[Opening Records for the task section]

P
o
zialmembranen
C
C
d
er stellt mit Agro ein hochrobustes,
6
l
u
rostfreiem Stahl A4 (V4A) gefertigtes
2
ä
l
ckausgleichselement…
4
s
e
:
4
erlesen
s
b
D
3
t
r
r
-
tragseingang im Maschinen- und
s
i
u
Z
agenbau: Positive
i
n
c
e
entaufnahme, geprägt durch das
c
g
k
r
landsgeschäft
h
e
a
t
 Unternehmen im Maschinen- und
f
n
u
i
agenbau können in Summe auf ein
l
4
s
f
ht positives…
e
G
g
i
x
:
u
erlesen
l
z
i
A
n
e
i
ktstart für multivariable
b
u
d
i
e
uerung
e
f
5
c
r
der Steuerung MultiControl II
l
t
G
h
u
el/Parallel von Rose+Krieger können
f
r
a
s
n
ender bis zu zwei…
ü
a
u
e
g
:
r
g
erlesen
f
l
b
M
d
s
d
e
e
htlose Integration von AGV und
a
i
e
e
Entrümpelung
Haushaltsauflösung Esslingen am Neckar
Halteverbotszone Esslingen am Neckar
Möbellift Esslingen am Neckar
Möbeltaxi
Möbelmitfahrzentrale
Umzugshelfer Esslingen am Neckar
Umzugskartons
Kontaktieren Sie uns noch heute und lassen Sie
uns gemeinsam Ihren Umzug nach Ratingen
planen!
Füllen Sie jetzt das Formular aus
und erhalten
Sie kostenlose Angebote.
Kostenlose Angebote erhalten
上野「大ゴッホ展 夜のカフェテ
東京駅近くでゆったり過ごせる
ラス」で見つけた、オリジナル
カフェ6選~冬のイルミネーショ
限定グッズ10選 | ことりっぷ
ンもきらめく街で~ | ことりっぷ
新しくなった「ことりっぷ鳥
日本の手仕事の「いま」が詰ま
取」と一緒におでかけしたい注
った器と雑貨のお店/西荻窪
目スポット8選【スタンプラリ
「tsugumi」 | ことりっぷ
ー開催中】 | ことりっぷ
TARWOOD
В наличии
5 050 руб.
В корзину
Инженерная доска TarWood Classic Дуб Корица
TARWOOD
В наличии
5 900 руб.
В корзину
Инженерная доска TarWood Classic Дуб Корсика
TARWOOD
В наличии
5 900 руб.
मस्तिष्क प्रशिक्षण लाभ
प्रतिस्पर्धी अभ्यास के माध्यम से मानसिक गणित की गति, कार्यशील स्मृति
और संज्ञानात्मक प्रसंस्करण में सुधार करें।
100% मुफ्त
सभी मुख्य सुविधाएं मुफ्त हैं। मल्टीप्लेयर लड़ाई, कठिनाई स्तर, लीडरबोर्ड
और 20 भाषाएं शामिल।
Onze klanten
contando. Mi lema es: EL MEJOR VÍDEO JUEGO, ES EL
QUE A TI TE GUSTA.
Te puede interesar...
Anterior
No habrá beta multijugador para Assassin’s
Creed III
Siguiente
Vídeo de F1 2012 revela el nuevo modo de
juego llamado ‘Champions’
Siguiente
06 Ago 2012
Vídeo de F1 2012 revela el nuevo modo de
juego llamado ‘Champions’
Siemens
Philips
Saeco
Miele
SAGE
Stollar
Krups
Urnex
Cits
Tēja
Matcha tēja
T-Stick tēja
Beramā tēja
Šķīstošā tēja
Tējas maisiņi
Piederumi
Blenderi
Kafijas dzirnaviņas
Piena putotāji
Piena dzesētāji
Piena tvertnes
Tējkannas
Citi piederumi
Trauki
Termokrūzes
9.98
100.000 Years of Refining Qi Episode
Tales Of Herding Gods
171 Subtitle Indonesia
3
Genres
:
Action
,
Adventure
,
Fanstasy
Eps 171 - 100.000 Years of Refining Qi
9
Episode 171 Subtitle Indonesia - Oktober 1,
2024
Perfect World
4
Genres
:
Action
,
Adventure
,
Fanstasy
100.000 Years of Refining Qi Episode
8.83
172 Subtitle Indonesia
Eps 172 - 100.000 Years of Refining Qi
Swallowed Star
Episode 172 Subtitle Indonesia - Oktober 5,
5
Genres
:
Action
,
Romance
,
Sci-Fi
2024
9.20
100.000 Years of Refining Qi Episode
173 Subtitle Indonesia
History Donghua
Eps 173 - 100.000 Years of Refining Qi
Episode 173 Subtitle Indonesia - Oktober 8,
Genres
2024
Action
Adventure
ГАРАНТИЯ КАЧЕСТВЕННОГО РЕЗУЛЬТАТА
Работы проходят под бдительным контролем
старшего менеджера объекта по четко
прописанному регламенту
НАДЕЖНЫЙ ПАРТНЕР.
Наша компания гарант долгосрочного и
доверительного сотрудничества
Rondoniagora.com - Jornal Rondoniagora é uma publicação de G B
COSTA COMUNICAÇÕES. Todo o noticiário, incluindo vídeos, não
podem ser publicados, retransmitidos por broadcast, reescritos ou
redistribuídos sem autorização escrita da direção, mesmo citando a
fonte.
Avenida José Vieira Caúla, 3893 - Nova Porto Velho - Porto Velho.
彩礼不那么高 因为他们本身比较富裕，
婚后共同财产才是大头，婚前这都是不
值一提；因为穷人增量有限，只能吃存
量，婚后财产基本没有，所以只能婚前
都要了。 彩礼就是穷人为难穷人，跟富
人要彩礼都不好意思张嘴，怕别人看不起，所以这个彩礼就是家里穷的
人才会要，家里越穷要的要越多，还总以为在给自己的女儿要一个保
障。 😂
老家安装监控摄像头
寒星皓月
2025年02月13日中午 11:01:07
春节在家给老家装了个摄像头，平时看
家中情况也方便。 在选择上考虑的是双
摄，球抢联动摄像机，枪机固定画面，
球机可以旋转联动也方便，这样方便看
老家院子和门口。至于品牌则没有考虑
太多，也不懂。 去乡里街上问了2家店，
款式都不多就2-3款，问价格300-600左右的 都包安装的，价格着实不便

[Closing Records for the task section]

**Required action**: Make sure that every entry above is copied out exactly as it stands.

**Task answer**:
P
o
zialmembranen
C
C
d
er stellt mit Agro ein hochrobustes,
6
l
u
rostfreiem Stahl A4 (V4A) gefertigtes
2
ä
l
ckausgleichselement…
4
s
e
:
4
erlesen
s
b
D
3
t
r
r
-
tragseingang im Maschinen- und
s
i
u
Z
agenbau: Positive
i
n
c
e
entaufnahme, geprägt durch das
c
g
k
r
landsgeschäft
h
e
a
t
 Unternehmen im Maschinen- und
f
n
u
i
agenbau können in Summe auf ein
l
4
s
f
ht positives…
e
G
g
i
x
:
u
erlesen
l
z
i
A
n
e
i
ktstart für multivariable
b
u
d
i
e
uerung
e
f
5
c
r
der Steuerung MultiControl II
l
t
G
h
u
el/Parallel von Rose+Krieger können
f
r
a
s
n
ender bis zu zwei…
ü
a
u
e
g
:
r
g
erlesen
f
l
b
M
d
s
d
e
e
htlose Integration von AGV und
a
i
e
e
Entrümpelung
Haushaltsauflösung Esslingen am Neckar
Halteverbotszone Esslingen am Neckar
Möbellift Esslingen am Neckar
Möbeltaxi
Möbelmitfahrzentrale
Umzugshelfer Esslingen am Neckar
Umzugskartons
Kontaktieren Sie uns noch heute und lassen Sie
uns gemeinsam Ihren Umzug nach Ratingen
planen!
Füllen Sie jetzt das Formular aus
und erhalten
Sie kostenlose Angebote.
Kostenlose Angebote erhalten
上野「大ゴッホ展 夜のカフェテ
東京駅近くでゆったり過ごせる
ラス」で見つけた、オリジナル
カフェ6選~冬のイルミネーショ
限定グッズ10選 | ことりっぷ
ンもきらめく街で~ | ことりっぷ
新しくなった「ことりっぷ鳥
日本の手仕事の「いま」が詰ま
取」と一緒におでかけしたい注
った器と雑貨のお店/西荻窪
目スポット8選【スタンプラリ
「tsugumi」 | ことりっぷ
ー開催中】 | ことりっぷ
TARWOOD
В наличии
5 050 руб.
В корзину
Инженерная доска TarWood Classic Дуб Корица
TARWOOD
В наличии
5 900 руб.
В корзину
Инженерная доска TarWood Classic Дуб Корсика
TARWOOD
В наличии
5 900 руб.
मस्तिष्क प्रशिक्षण लाभ
प्रतिस्पर्धी अभ्यास के माध्यम से मानसिक गणित की गति, कार्यशील स्मृति
और संज्ञानात्मक प्रसंस्करण में सुधार करें।
100% मुफ्त
सभी मुख्य सुविधाएं मुफ्त हैं। मल्टीप्लेयर लड़ाई, कठिनाई स्तर, लीडरबोर्ड
और 20 भाषाएं शामिल।
Onze klanten
contando. Mi lema es: EL MEJOR VÍDEO JUEGO, ES EL
QUE A TI TE GUSTA.
Te puede interesar...
Anterior
No habrá beta multijugador para Assassin’s
Creed III
Siguiente
Vídeo de F1 2012 revela el nuevo modo de
juego llamado ‘Champions’
Siguiente
06 Ago 2012
Vídeo de F1 2012 revela el nuevo modo de
juego llamado ‘Champions’
Siemens
Philips
Saeco
Miele
SAGE
Stollar
Krups
Urnex
Cits
Tēja
Matcha tēja
T-Stick tēja
Beramā tēja
Šķīstošā tēja
Tējas maisiņi
Piederumi
Blenderi
Kafijas dzirnaviņas
Piena putotāji
Piena dzesētāji
Piena tvertnes
Tējkannas
Citi piederumi
Trauki
Termokrūzes
9.98
100.000 Years of Refining Qi Episode
Tales Of Herding Gods
171 Subtitle Indonesia
3
Genres
:
Action
,
Adventure
,
Fanstasy
Eps 171 - 100.000 Years of Refining Qi
9
Episode 171 Subtitle Indonesia - Oktober 1,
2024
Perfect World
4
Genres
:
Action
,
Adventure
,
Fanstasy
100.000 Years of Refining Qi Episode
8.83
172 Subtitle Indonesia
Eps 172 - 100.000 Years of Refining Qi
Swallowed Star
Episode 172 Subtitle Indonesia - Oktober 5,
5
Genres
:
Action
,
Romance
,
Sci-Fi
2024
9.20
100.000 Years of Refining Qi Episode
173 Subtitle Indonesia
History Donghua
Eps 173 - 100.000 Years of Refining Qi
Episode 173 Subtitle Indonesia - Oktober 8,
Genres
2024
Action
Adventure
ГАРАНТИЯ КАЧЕСТВЕННОГО РЕЗУЛЬТАТА
Работы проходят под бдительным контролем
старшего менеджера объекта по четко
прописанному регламенту
НАДЕЖНЫЙ ПАРТНЕР.
Наша компания гарант долгосрочного и
доверительного сотрудничества
Rondoniagora.com - Jornal Rondoniagora é uma publicação de G B
COSTA COMUNICAÇÕES. Todo o noticiário, incluindo vídeos, não
podem ser publicados, retransmitidos por broadcast, reescritos ou
redistribuídos sem autorização escrita da direção, mesmo citando a
fonte.
Avenida José Vieira Caúla, 3893 - Nova Porto Velho - Porto Velho.
彩礼不那么高 因为他们本身比较富裕，
婚后共同财产才是大头，婚前这都是不
值一提；因为穷人增量有限，只能吃存
量，婚后财产基本没有，所以只能婚前
都要了。 彩礼就是穷人为难穷人，跟富
人要彩礼都不好意思张嘴，怕别人看不起，所以这个彩礼就是家里穷的
人才会要，家里越穷要的要越多，还总以为在给自己的女儿要一个保
障。 😂
老家安装监控摄像头
寒星皓月
2025年02月13日中午 11:01:07
春节在家给老家装了个摄像头，平时看
家中情况也方便。 在选择上考虑的是双
摄，球抢联动摄像机，枪机固定画面，
球机可以旋转联动也方便，这样方便看
老家院子和门口。至于品牌则没有考虑
太多，也不懂。 去乡里街上问了2家店，
款式都不多就2-3款，问价格300-600左右的 都包安装的，价格着实不便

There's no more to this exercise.